The crypto markets were upbeat after details about the executive order emerged. Bitcoin has surged 9% since the start of Wednesday — hitting highs of $42,359 at the time of writing. Investors may have been encouraged by the White House's conciliatory tone. Instead of talking about tough new restrictions and possible bans, Washington seems determined to become a leader in this space. Many crypto businesses believe that regulation has the potential to be a good thing, as it gives the industry legitimacy and a clear set of rules to work from.
CoinZoom has become the first crypto exchange to stop new customers from opening accounts in Russia — but the American trading platform will not block existing users. Chief executive Todd Crosland said the move was in response to major payment processing companies suspending their operations following the country's invasion of Ukraine. Speaking to Reuters, he said: "Being able to fund your account with a wire or a debit card, Mastercard, Visa — all of those funding mechanisms are being basically eliminated for Russian customers right now."

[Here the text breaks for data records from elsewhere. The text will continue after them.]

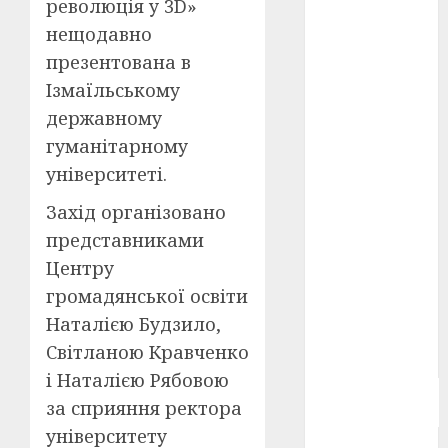
революція у 3D»
Берлінале
нещодавно
2026
(5)
презентована в
День
Ізмаїльському
захисників
і
державному
захисниць
України
(4)
гуманітарному
університеті.
Довженко
(4)
Захід організовано
представниками
Друга
світова
Центру
війна
(5)
громадянської освіти
Журнал
Наталією Будзило,
"Кіно-
Світланою Кравченко
Театр"
(3)
і Наталією Рябовою
Параджанов
за сприяння ректора
(4)
університету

LimeWire is making a comeback — 12 years after it was shut down in a sensational legal battle. The peer-to-peer software had allowed millions of people to download bootlegged songs, TV shows and movies for free, but a court ruled it caused copyright infringement on a "massive scale." Now, LimeWire is being relaunched as an NFT marketplace that aims to onboard one million users in the first year. It'll initially focus on music, and plans to release exclusive content through big-name partnerships. Using a crypto wallet won't be mandatory — and digital assets will be priced in U.S. dollars.
Two-time world heavyweight champion Wladimir Klitschko is releasing an NFT collection to raise funds for the people of Ukraine. The legendary boxer is teaming up with WhisBe, a popular digital artist, for the drop. NFTs will be priced at $100, $1,000 and $1,000 — with a one-of-a-kind token being offered for $1 million. They're going to be available on OpenSea from today, and all proceeds from the sale will go to UNICEF and Red Cross Ukraine. Klitschko said: "It is a magnificent initiative: a support through art, a superb 'suppart' at the service of people who suffer. Art can be beautiful on many levels when used to serve humanity."
A brother-and-sister duo have been charged with defrauding thousands of retail investors out of $124 million. John and JonAtina Barksdale are accused of selling Ormeus Coin via crypto trading platforms — and running a multi-level marketing business. The siblings had claimed the project was underpinned by a $250 million mining operation, which would have been one of the largest in the world. But despite glitzy adverts in New York's Times Square, none of this was true. The SEC has called them "modern snake-oil salesmen," and John Barksdale is also facing criminal charges from the U.S. Justice Department.
Four defendants are facing up to 20 years in prison each for their alleged role in a "sophisticated scheme to steal assets from investors." Three of the men owned and operated EmpowerCoin, ECoinPlus and Jet-Coin in 2017. The projects allegedly raised $40 million from victims by promising guaranteed fixed returns on crypto investments. But the funds were used for their financial gain, and the companies collapsed without engaging in trading. Some of the suspects later tried to "cover their tracks and destroy evidence" when they were about to be exposed.